The Telangana High Court is the High Court for the Indian state of Telangana. Founded by the 7th Nizam Mir Osman Ali Khan, initially, it was set up as High Court of Hyderabad for the then Princely State of Hyderabad Deccan and later renamed High Court of Andhra Pradesh, as it was set up on 5 November 1956 under the States Reorganisation Act, 1956.The Andhra Pradesh High Court was renamed as High Court of Judicature at Hyderabad in view of the bifurcation of Andhra Pradesh state.

The President of India, on 26 December 2018, issued orders bifurcating The High Court of Judicature at Hyderabad for the State of Telangana and the State of Andhra Pradesh into High Court of Andhra Pradesh with the principal seat at Amaravati and High Court for the State of Telangana with the principal seat at Hyderabad. The bifurcation and the constitution of separate High Courts for Telangana and Andhra Pradesh came into effect from 1 January 2019.

From 2 June 2014, after the Andhra Pradesh Reorganisation Act, 2014 came into force, it was renamed and served as a common high court for both of the states until 1 January 2019. A separate high court was established for Andhra Pradesh and inaugurated on 1 January 2019 and it was named as Andhra Pradesh High Court.

The seat of the high court is in Hyderabad and has been sanctioned for 42 judges.

History of the judiciary 
The State of Andhra Pradesh was formed in 1956 by the separation of the merger of the Andhra State which was formed in the year 1953 from erstwhile Madras state and the Telangana area of Hyderabad Deccan which was acceded by Government of India on 17 September 1948 after the Nizam's rule. On 1 January 2019, Telangana High Court was bifurcated into Andhra Pradesh High Court and Telangana High Court after the formation of the state of Telangana.

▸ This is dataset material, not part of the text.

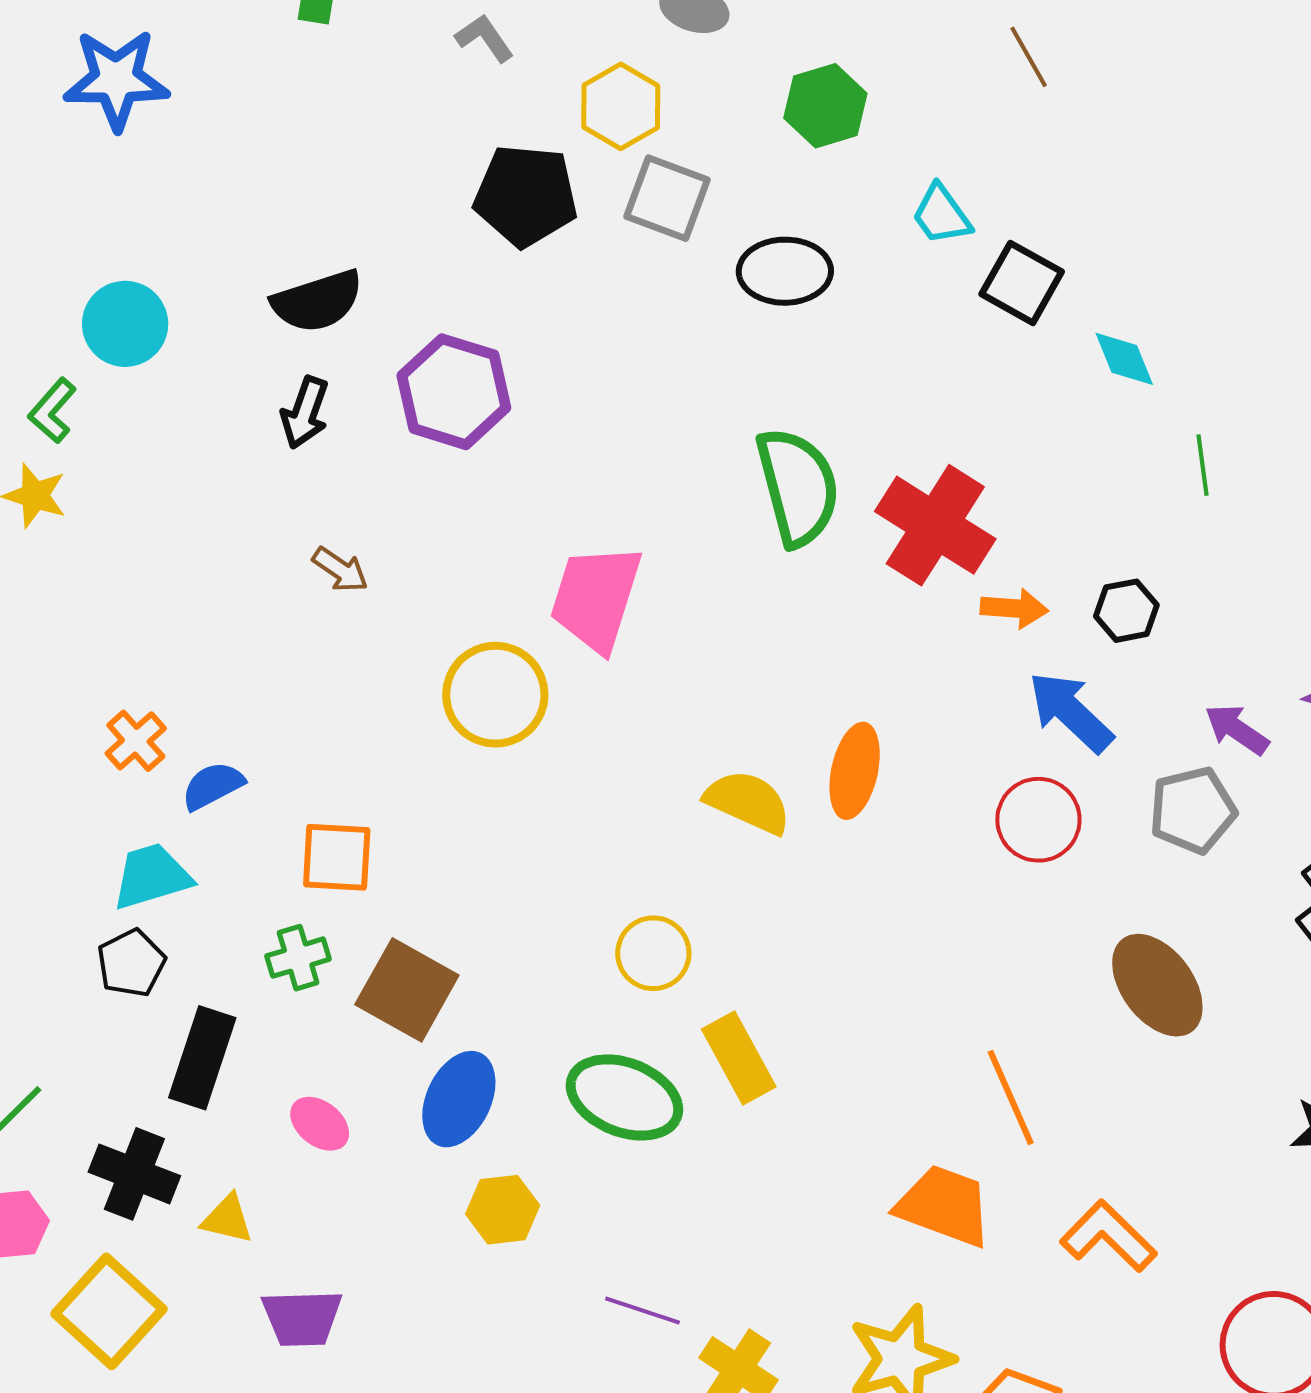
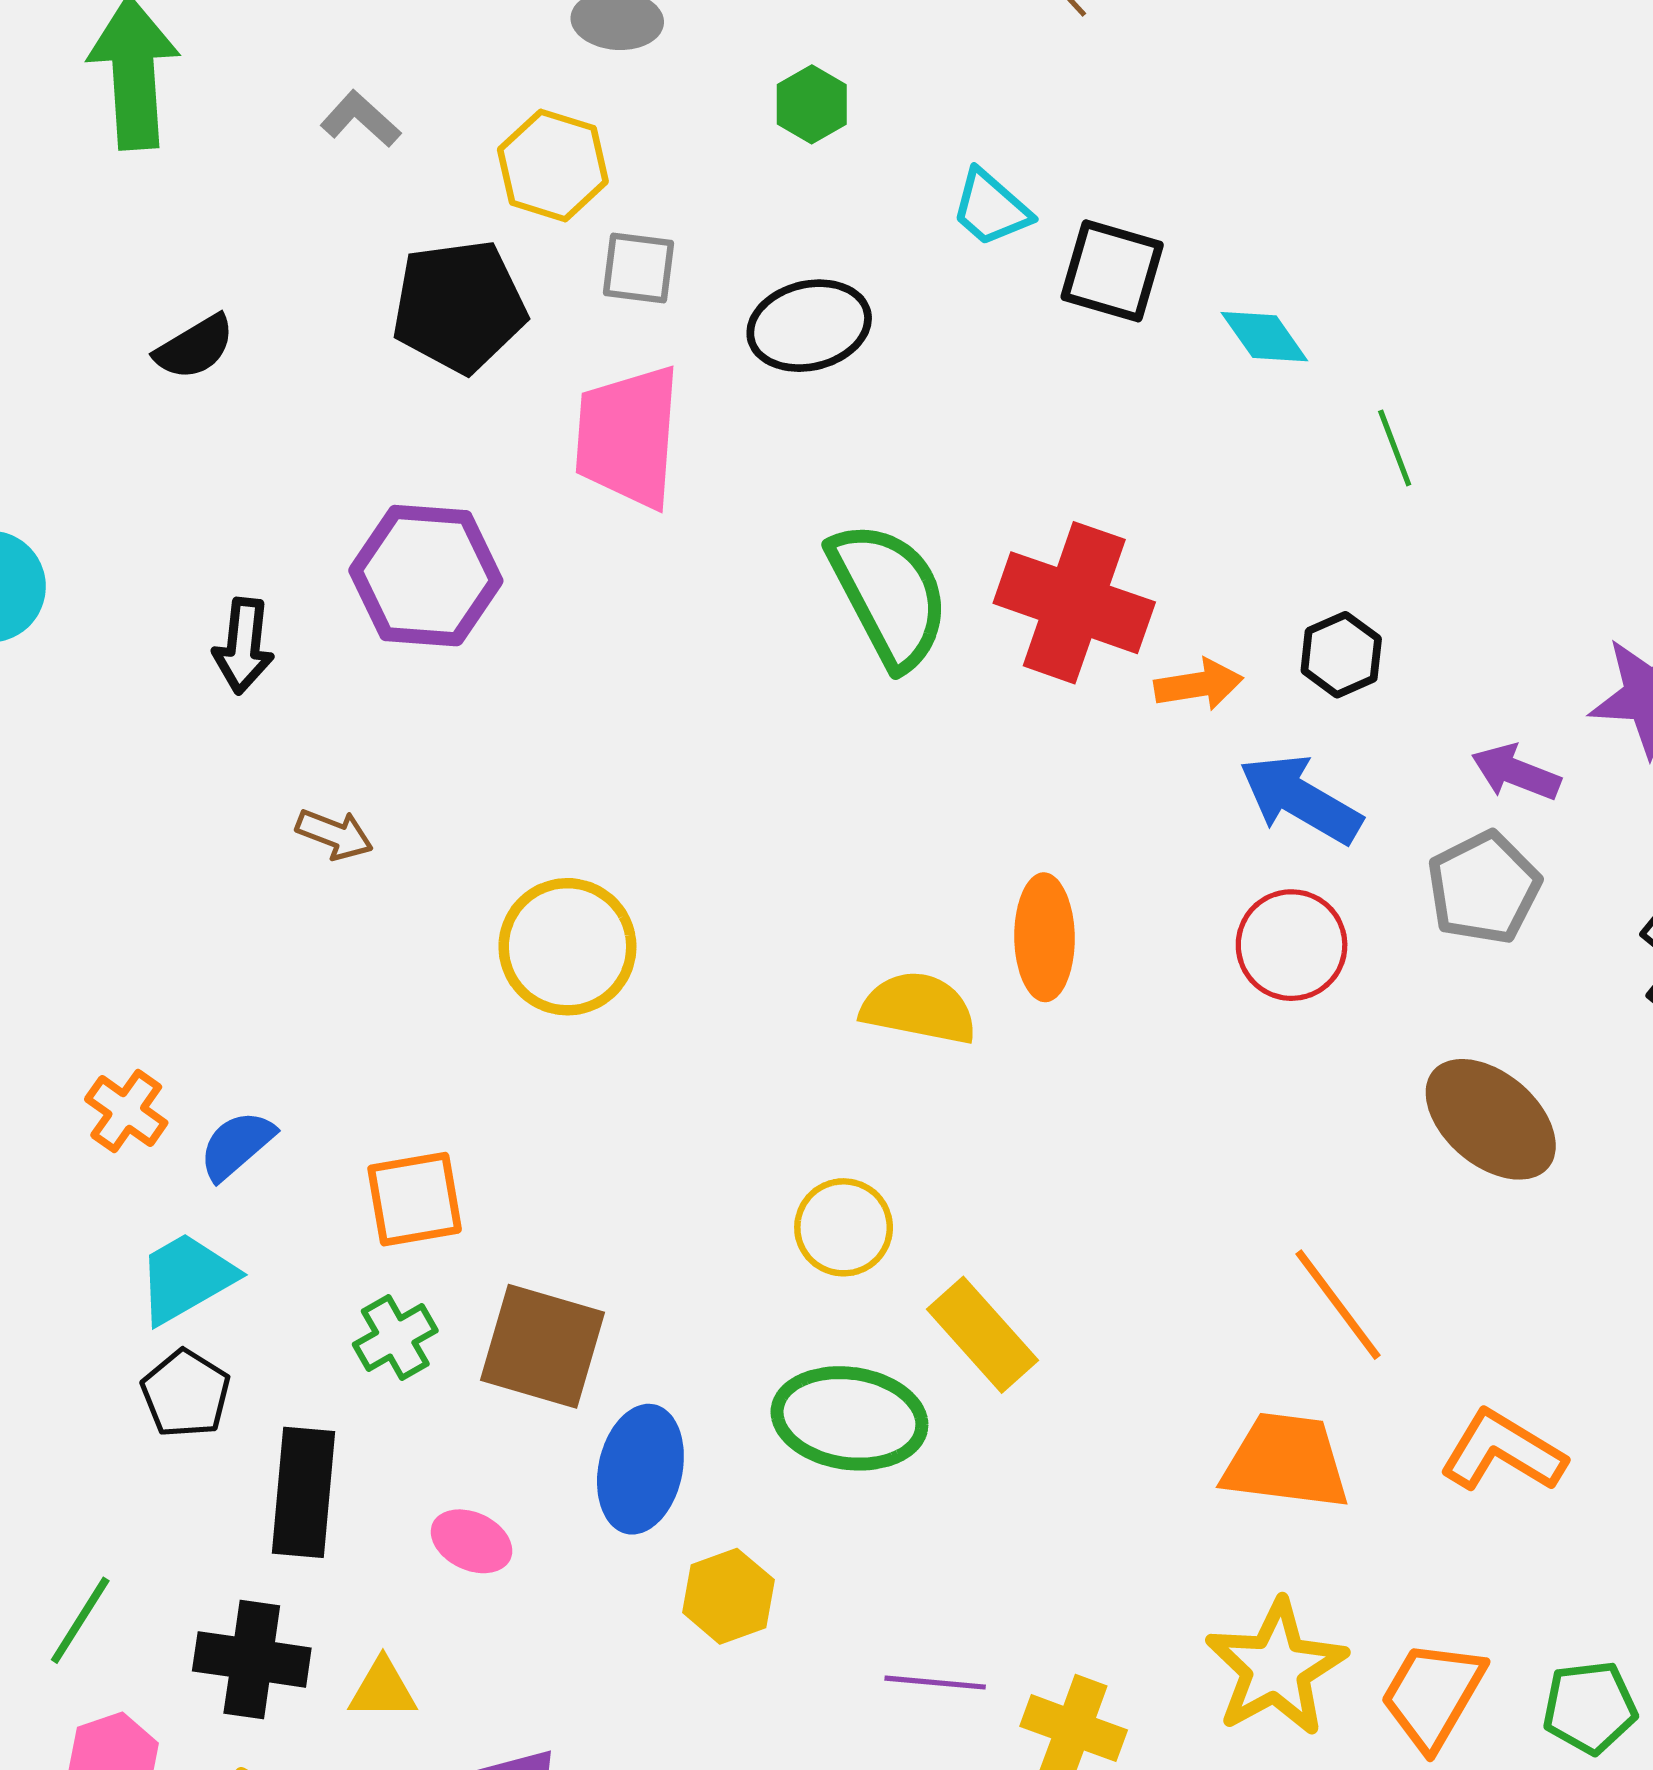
green hexagon: (825, 106) -> (812, 104), size x0.7
gray square: (667, 198) -> (639, 268), size x0.7
black semicircle: (317, 301) -> (195, 347), moved, size x0.7
pink trapezoid: (596, 598) -> (628, 437), moved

History of High Court building 

The High Court stands on the south bank of the River Musi. This is one of the finest buildings in the city, built in red and white stones in Saracenic style, by Nizam VII Mir Osman Ali Khan the ruler of the princely state of Hyderabad.

The plan of the High Court was drawn up by Shankar Lal of Jaipur and the local engineer who executed the design was Mehar Ali Fazil.  Its chief engineer was Nawab Khan Bahadur Mirza Akbar Baig. The construction started on 15 April 1915 and was completed on 31 March 1919. On 20 April 1920 the High Court building was inaugurated by the seventh Nizam Mir Osman Ali Khan.

While digging the foundation for the High Court, ruins of the Qutb Shahi Palaces, namely Hina Mahal and Nadi Mahal were unearthed. The High Court looks beautiful and impressive from the Naya Pul Bridge at sunset.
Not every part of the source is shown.